You need to count the number of people following you.  In English you can get away with 2 strings:

X followers (when X is equal to 0 or more than 1)
X follower (when X is equal to 1)

Imagine your app suddenly becomes a hit oversea, for example in Russia.  You need to localize it and you send your string files to the Localization team.

If you’re Localization team is a good one, they will tell you that you can get away with that quick one/not one check when pluralizing nouns.  These are the only two categories in English, but other languages aren’t that simple.  Your Russian users have 4 different rules for pluralizing their nouns!  And if you think this is complicated, Arabic speakers have six!
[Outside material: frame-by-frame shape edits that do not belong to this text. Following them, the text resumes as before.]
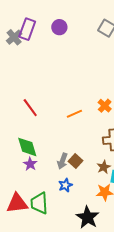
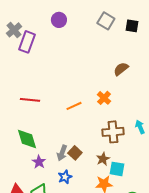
purple rectangle: (27, 29) -> (27, 42), moved
red line: (30, 108) -> (30, 100), turned -48
purple star: (30, 164) -> (39, 162), moved

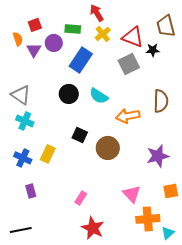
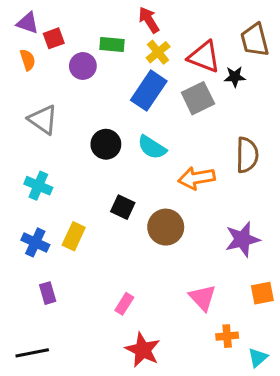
purple triangle: (34, 50) -> (28, 23), moved, turned -42
blue rectangle: (81, 60) -> (149, 91), moved
gray triangle: (21, 95) -> (43, 120), moved
orange cross: (148, 219) -> (227, 336), size x0.6

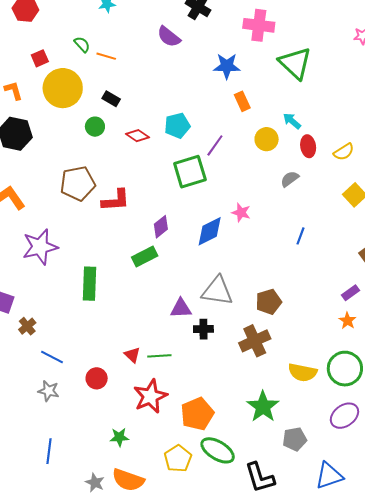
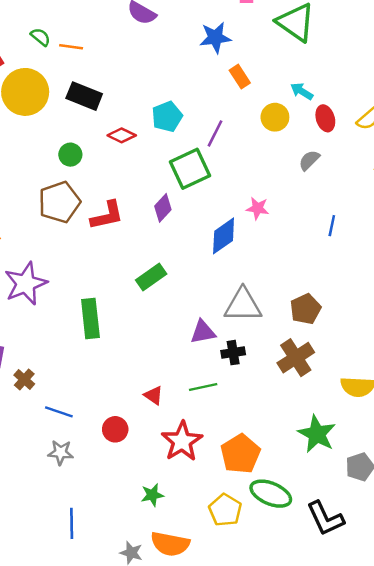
black rectangle: (111, 99) -> (84, 96), size x1.6
green circle: (95, 127) -> (70, 155), moved
purple diamond: (161, 227) -> (163, 208), moved
green line: (159, 356) -> (203, 387), moved

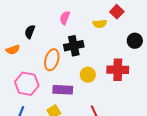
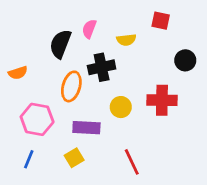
red square: (117, 12) -> (161, 21), turned -32
yellow semicircle: (100, 24) -> (126, 40), moved
black semicircle: (30, 32) -> (60, 44), moved, size x1.5

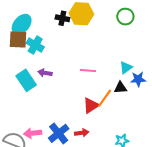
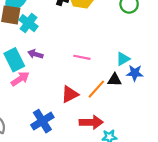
red triangle: (91, 106) -> (70, 94), moved
pink arrow: (33, 133) -> (20, 79), moved, turned 144
red arrow: (82, 133) -> (91, 122), moved, size x1.5

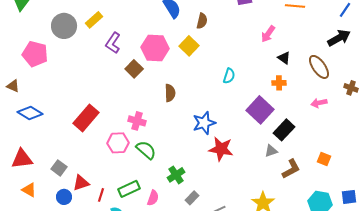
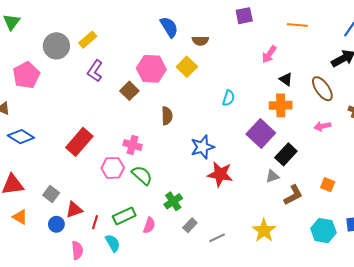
brown semicircle: (202, 21) -> (200, 41), turned 77
purple L-shape: (113, 43) -> (95, 71), moved
pink pentagon: (35, 54) -> (26, 75), turned 30
orange cross: (279, 83) -> (281, 105), size x1.5

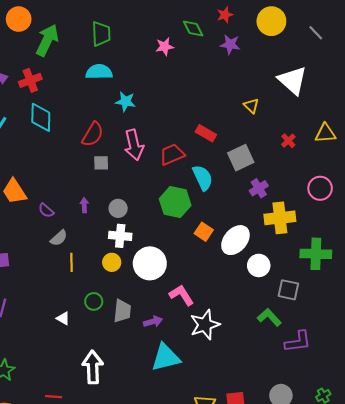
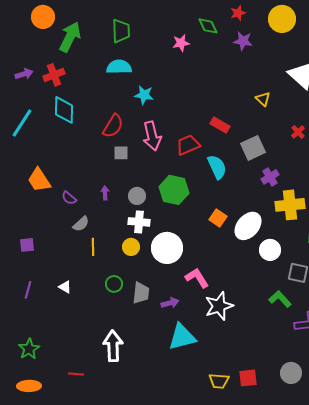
green hexagon: (175, 202) -> (174, 190), moved
white triangle: (63, 318) -> (65, 287), moved

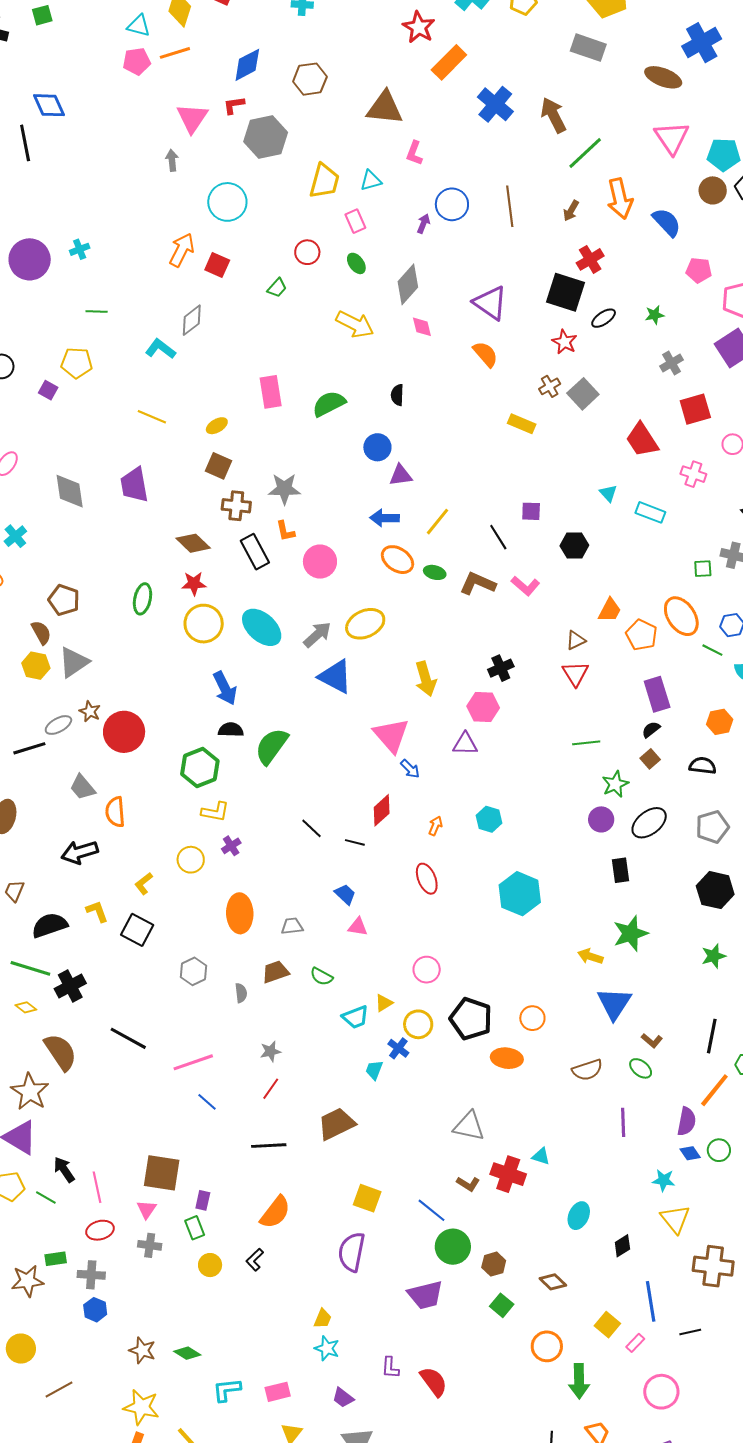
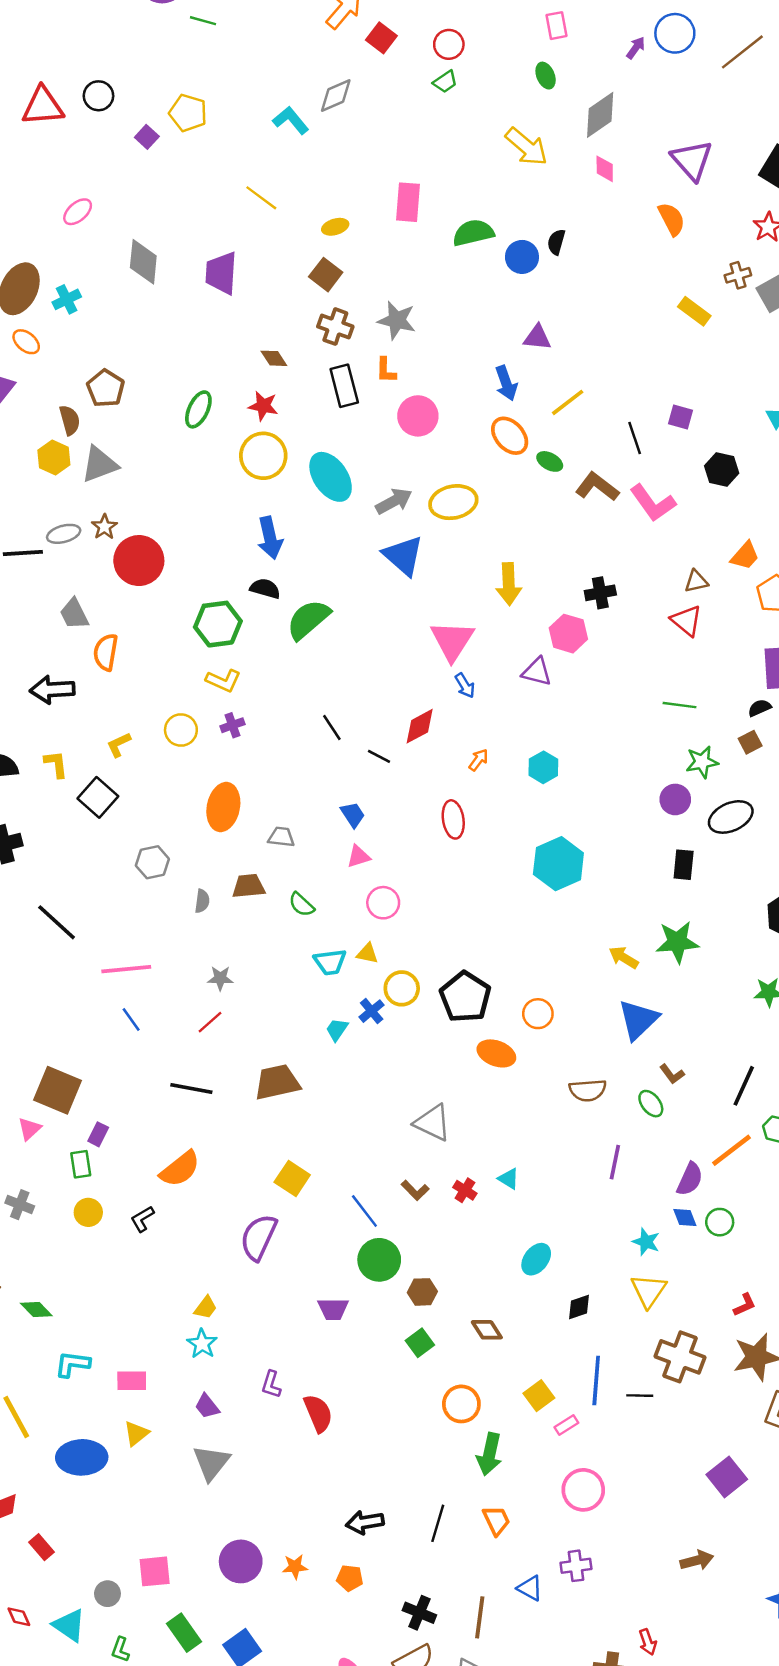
brown line: (510, 206) -> (742, 52), turned 45
red circle: (307, 252) -> (449, 44), moved
green line: (97, 312) -> (203, 21), moved
blue circle: (377, 447) -> (522, 257), moved
blue arrow: (385, 518) -> (506, 383), turned -124
brown diamond: (193, 543) -> (274, 358), size x0.7
pink L-shape: (525, 586) -> (653, 503), size x1.4
red triangle: (575, 674) -> (686, 621), turned -32
pink triangle: (358, 927) -> (358, 857), turned -40
pink circle: (427, 970) -> (383, 903), moved
yellow triangle: (384, 1003) -> (367, 953), turned 30
red cross: (508, 1174) -> (465, 1190), size x0.6
gray cross: (150, 1245) -> (20, 1205), moved
purple trapezoid: (425, 1295) -> (333, 1309), size x0.7
black line: (690, 1332) -> (640, 1396), moved

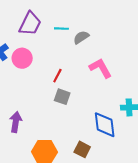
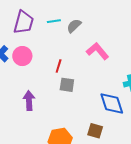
purple arrow: (16, 122) -> (29, 101), moved

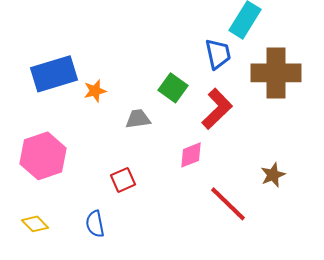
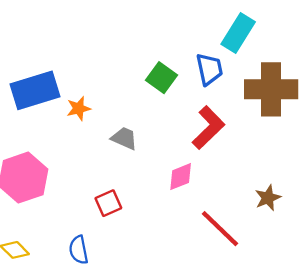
green square: (173, 88) -> (162, 78), moved
gray trapezoid: (138, 119) -> (124, 138), turned 32

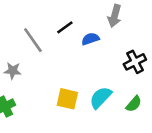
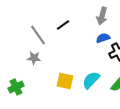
blue semicircle: (90, 39) -> (103, 38), moved
gray star: (13, 71) -> (34, 58), moved

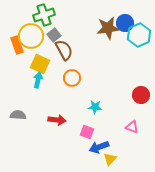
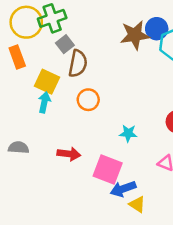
yellow circle: (31, 36) -> (26, 22), moved
brown semicircle: (64, 50) -> (78, 64), turned 40
cyan star: (95, 107) -> (128, 133), moved
pink square: (87, 132) -> (108, 169), size x1.6
yellow triangle: (110, 159) -> (137, 204), turned -40

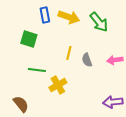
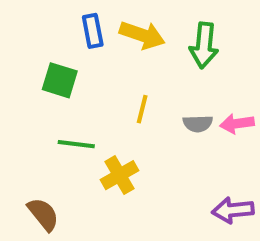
green arrow: (99, 22) -> (204, 45), turned 45
gray semicircle: (87, 60) -> (198, 124), moved, turned -72

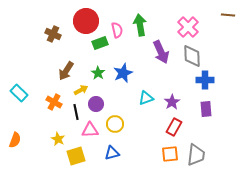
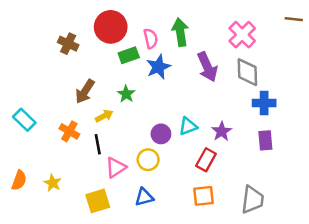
blue star: (123, 73) -> (158, 67), moved
purple circle: (96, 104) -> (161, 134), moved
red rectangle: (174, 127) -> (206, 160), moved
pink triangle: (90, 130) -> (116, 167), turned -30
yellow star: (58, 139) -> (53, 183), moved
orange square: (170, 154) -> (204, 196), moved

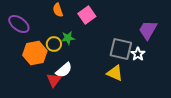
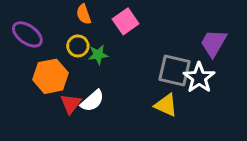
yellow circle: (54, 44) -> (78, 46), moved
white star: (138, 54) -> (199, 78), size x1.5
red triangle: (54, 80) -> (71, 104), moved

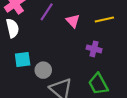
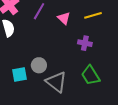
cyan square: (23, 59) -> (20, 74), moved

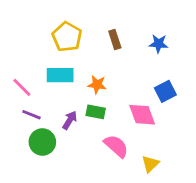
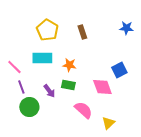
blue star: (159, 44) -> (126, 28), moved
purple line: (31, 115) -> (21, 87), turned 48
purple arrow: (70, 120) -> (49, 91), turned 112

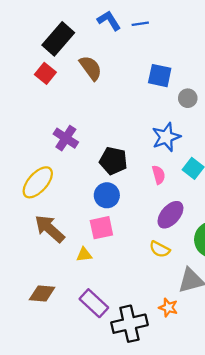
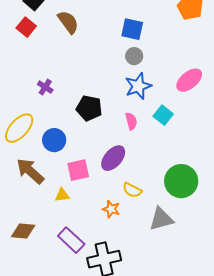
gray circle: (188, 98) -> (134, 56), moved
purple cross: (66, 138) -> (45, 87), size x0.7
blue circle: (107, 195) -> (54, 140), moved
purple ellipse: (170, 215) -> (113, 158), moved
orange star: (168, 308) -> (111, 209), moved

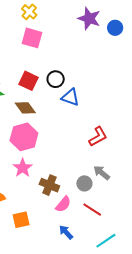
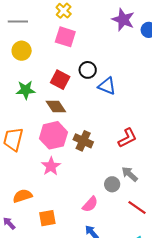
black circle: (56, 79) -> (88, 70), moved
blue triangle: (70, 97) -> (107, 86), moved
brown cross: (49, 185) -> (83, 141), moved
red line: (92, 210) -> (137, 208), moved

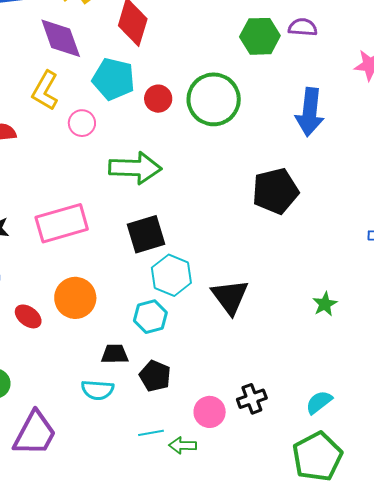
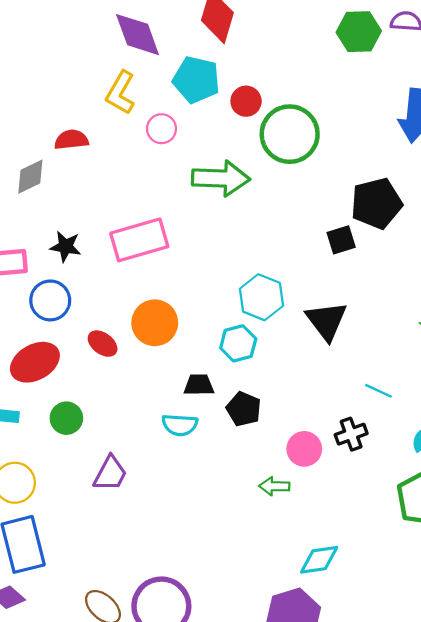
green circle: (214, 99) -> (290, 134), moved
black square: (146, 234) -> (341, 240), moved, size x0.7
cyan line: (151, 433) -> (378, 391), moved, turned 35
purple trapezoid: (35, 434) -> (110, 474), size x0.7

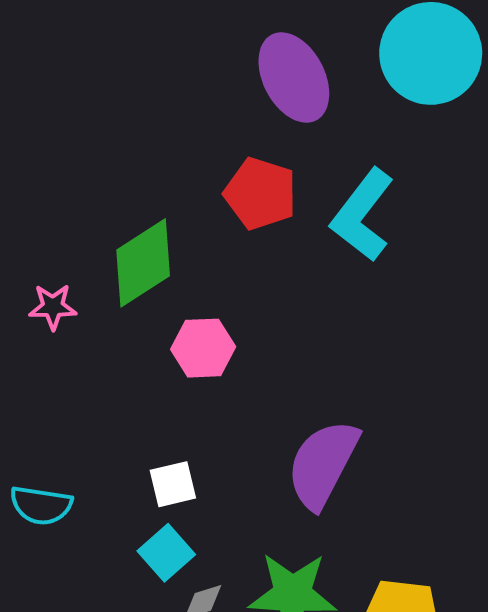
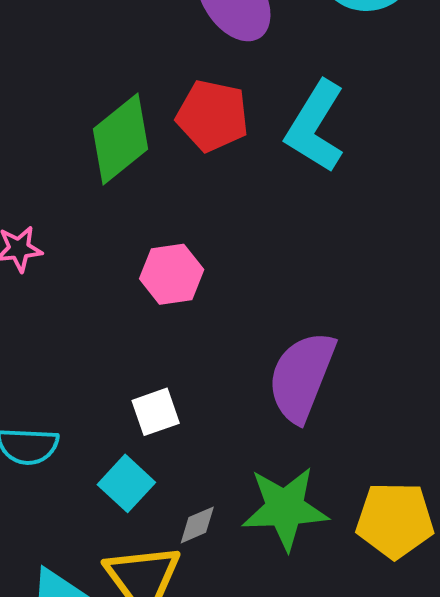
green diamond: (143, 263) -> (120, 139), moved
cyan square: (166, 553) -> (126, 483), moved

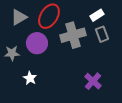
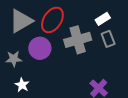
gray triangle: (19, 17) -> (21, 21), size x1.4
white star: (30, 78) -> (22, 85), moved

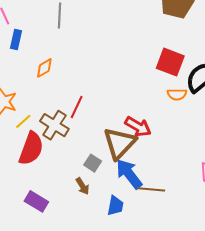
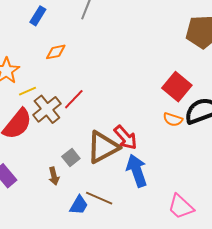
yellow line: (23, 121) -> (27, 91), moved
blue arrow: (129, 174) -> (137, 171), moved
brown line: (151, 189) -> (99, 198), moved

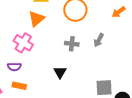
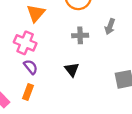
purple semicircle: (14, 67) -> (31, 67), moved, turned -120
orange rectangle: (19, 86) -> (28, 92), turned -72

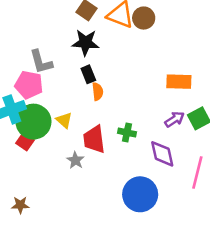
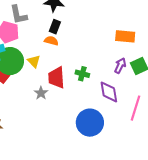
black rectangle: (88, 74) -> (55, 27), turned 40
orange semicircle: (98, 91) -> (51, 41), moved, turned -72
purple arrow: (175, 119) -> (120, 66), turned -35

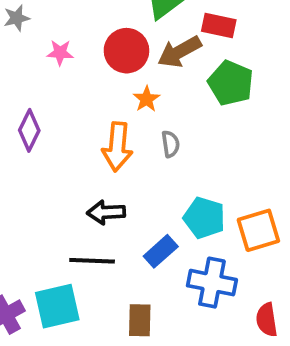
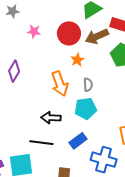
orange arrow: (117, 147) -> (60, 84), turned -30
cyan pentagon: (204, 218) -> (86, 109), moved, turned -30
If you want to learn more about plural rules, you can read the Unicode Common Locale Data Repository (CLDR) Project which provide tables and charts that can help developers to handle these cases.   The category names (i.e. zero, one, two, few, many, and other) are common across all languages and the rules define the mapping between a quantity and the plural category to use.

For example, for English we would use:

one ⇒ i = 1 and v = 0 (where i = integer value and v = number of visible fraction digits)
other ⇒ No rule, or any other number.

But for Russian, we would use:

one ⇒ v = 0 and i % 10 = 1 and i % 100 ≠ 11
few ⇒ v = 0 and i % 10 = 2..4 and i % 100 ≠ 12..14
many ⇒ (v = 0 and i % 10 = 0) or (v = 0 and i % 10 = 5..9) or (v = 0 and i % 100 = 11..14)
other ⇒ No rule, or any other number.

Gender Rules
To correctly support gender in languages you can follow a similar pattern to the Plural Rules. English has three options: Male, Female, and Neutral (Modern English retains features relating to natural gender, namely the use of certain nouns and pronouns, such as he and she). Polish has five! Yes, five! (Feminine, Neuter, Person-masculine, Animate-masculine, Inanimate-masculine).  And because there’s so much variation across languages, systems like the CLDR just assign each gender a number:

  • 0 for male
  • 1 for female
  • 2 for neutral

Apple’s Localizable.stringsdict

In the past there wasn’t any option for properly internationalizing your iOS app.   The good news is that in mid 2013, Apple released Localizable.stringsdict that provides built-in support for plural and gender rules in the Foundation Release Notes for iOS 7 and OS X 10.9.

If you start to use these categories even before you need it, you will be able to reach a global audience faster than you would otherwise, saving yourself a lot of work, time and money!

What’s there not to like?

From the Norwegian Association of Literary Translators:

When writing for mobile, always keep in mind that the screen of a smartphone is about 4 inches diagonally. Also, keep in mind the intended audience: mobile users have less time and shorter attention spam.

Here are a couple of tips on how to write for mobile:

• Sentences should be no longer than 20 words.
• Nested lists should never be more than 3 levels deep.

How can you think for the small screen? Well, here are some tips:

• Don’t simply try to reuse content that you wrote for the web without repackaging the message in smaller containers.
• Use WYSIWYG editing display to see how much content you have for an iPhone screen while you are writing it.
• Write directly in this mode, don’t simply preview.

The last piece of advice is this one: take your time! Don’t do like Blaise Pascal, the famous 17th century French mathematician, who once apologized to a friend writing “I made this letter very long, because I did not have the time to make it shorter“!